### Exercise objective
Leave out the pictures, then return the records word for word.

### Data for processing
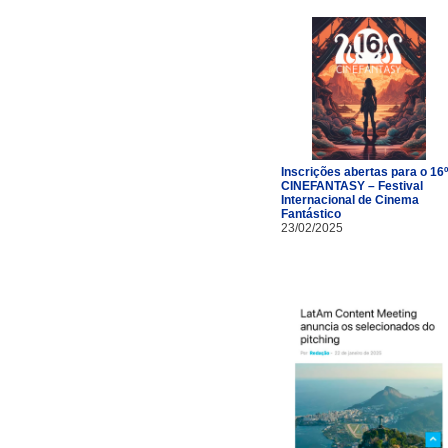
Inscrições abertas para o 16º
CINEFANTASY – Festival
Internacional de Cinema
Fantástico
23/02/2025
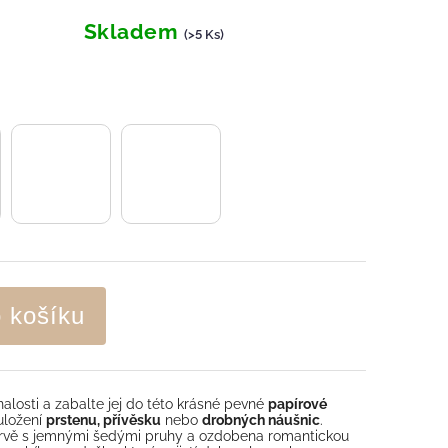
Skladem
(>5 Ks)
o košíku
alosti a zabalte jej do této krásné pevné
papírové
 uložení
prstenu, přívěsku
nebo
drobných náušnic
.
barvě s jemnými šedými pruhy a ozdobena romantickou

### Finished task
Inscrições abertas para o 16º
CINEFANTASY – Festival
Internacional de Cinema
Fantástico
23/02/2025
Skladem
(>5 Ks)
o košíku
alosti a zabalte jej do této krásné pevné
papírové
 uložení
prstenu, přívěsku
nebo
drobných náušnic
.
barvě s jemnými šedými pruhy a ozdobena romantickou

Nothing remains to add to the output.